With due deference to rank, city Firefighter Rick Conte believed his deputy chief and longtime friend was crazy.
After all, the odds of actually seeing 65-year-old video footage of Conte’s late father, a U.S. Army MP, during a TV documentary on World War II was about one in 8 million, the number of Army soldiers who served in the war.
As it ends up, Deputy Chief Tom Holman was right.
“It was only a four-second clip, but there he was — and the hair on my neck just stood up. I recognized him right away,” said Conte, who finally relented, borrowed a copy of the History channel’s “World War II in HD” and pored over hours of video Easter Sunday.
His father, Joe Conte, was drafted into the Army before Pearl Harbor. He trained in the Mojave Desert in California with plans to deploy him to North Africa to fight German Field Marshal Erwin Rommel. Deployment plans changed, and instead he was sent to England to prepare for the Normandy invasion, Conte recalled.
He arrived in France about 14 days after the first troops landed on June 6, 1944. He later fought in the Battle of the Bulge, where he earned a Purple Heart.
On his iPhone, Conte, a firefighter assigned to the Woodward Avenue firehouse, has wartime pictures of his father, including a favorite of him sitting on the ground next to his motorcycle, his riding goggles perched on his forehead.

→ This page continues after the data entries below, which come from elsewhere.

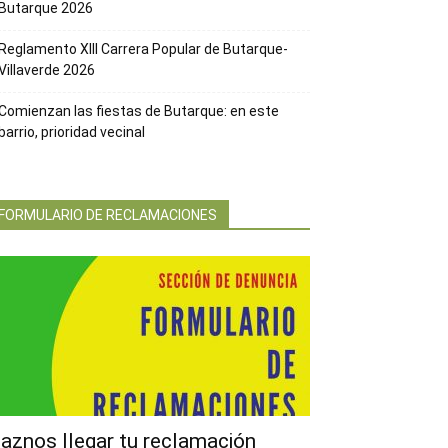
Butarque 2026
Reglamento XIII Carrera Popular de Butarque-
Villaverde 2026
Comienzan las fiestas de Butarque: en este
barrio, prioridad vecinal
FORMULARIO DE RECLAMACIONES
aznos llegar tu reclamación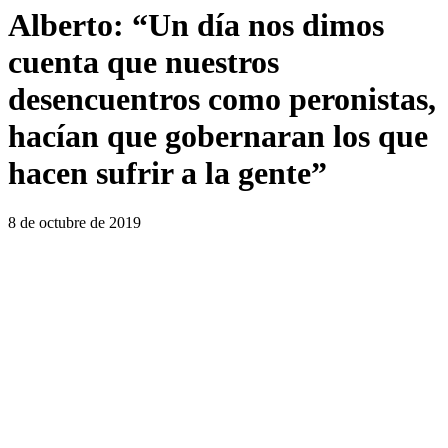
Alberto: “Un día nos dimos
cuenta que nuestros
desencuentros como peronistas,
hacían que gobernaran los que
hacen sufrir a la gente”
8 de octubre de 2019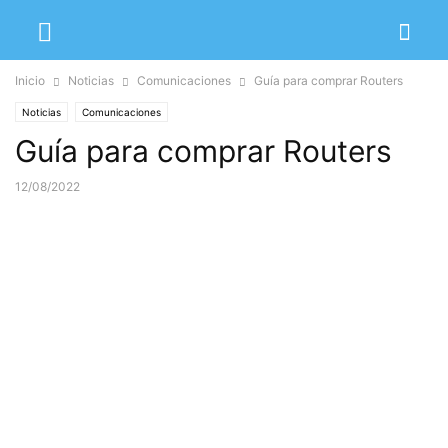
Inicio
Noticias
Comunicaciones
Guía para comprar Routers
Noticias
Comunicaciones
Guía para comprar Routers
12/08/2022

But it was an emotional moment to see actual video, even four seconds worth, of his father, who died in 1998. Smiling and talking inaudibly, it was an image of his father at about 24 years old, before he met his mother upon returning home and thus before Rick was a proverbial glint in his eye.
“You cried,” Holman reminded him as they recently related the story.
“I sometimes get emotional,” Conte acknowledged.